▶ Exercise:
The entries that follow should be reproduced exactly, with no images carried over.
======== Data in this exercise ========
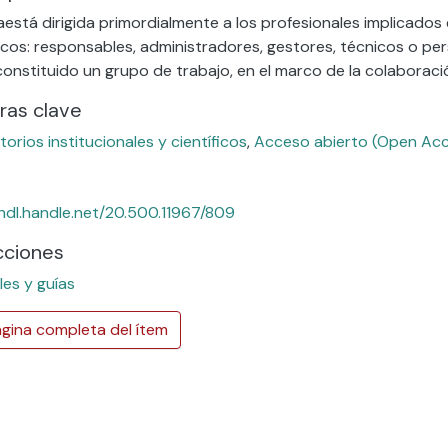
aestá dirigida primordialmente a los profesionales implicados 
ficos: responsables, administradores, gestores, técnicos o pe
constituido un grupo de trabajo, en el marco de la colabora
ras clave
torios institucionales y científicos
,
Acceso abierto (Open Ac
/hdl.handle.net/20.500.11967/809
cciones
es y guías
gina completa del ítem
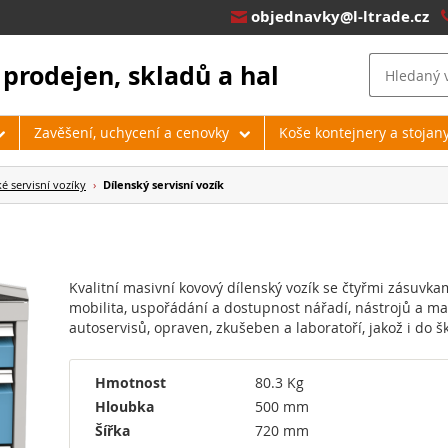
objednavky@l-ltrade.cz

 prodejen, skladů a hal
Zavěšení, uchycení a cenovky
Koše kontejnery a stojan
é servisní vozíky
›
Dílenský servisní vozík
Kvalitní masivní kovový dílenský vozík se čtyřmi zásuvka
mobilita, uspořádání a dostupnost nářadí, nástrojů a mat
autoservisů, opraven, zkušeben a laboratoří, jakož i do š
Hmotnost
80.3 Kg
Hloubka
500 mm
Šířka
720 mm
========
▶ Your solution:
aestá dirigida primordialmente a los profesionales implicados 
ficos: responsables, administradores, gestores, técnicos o pe
constituido un grupo de trabajo, en el marco de la colabora
ras clave
torios institucionales y científicos
,
Acceso abierto (Open Ac
/hdl.handle.net/20.500.11967/809
cciones
es y guías
gina completa del ítem
objednavky@l-ltrade.cz

 prodejen, skladů a hal
Zavěšení, uchycení a cenovky
Koše kontejnery a stojan
é servisní vozíky
›
Dílenský servisní vozík
Kvalitní masivní kovový dílenský vozík se čtyřmi zásuvka
mobilita, uspořádání a dostupnost nářadí, nástrojů a mat
autoservisů, opraven, zkušeben a laboratoří, jakož i do š
Hmotnost
80.3 Kg
Hloubka
500 mm
Šířka
720 mm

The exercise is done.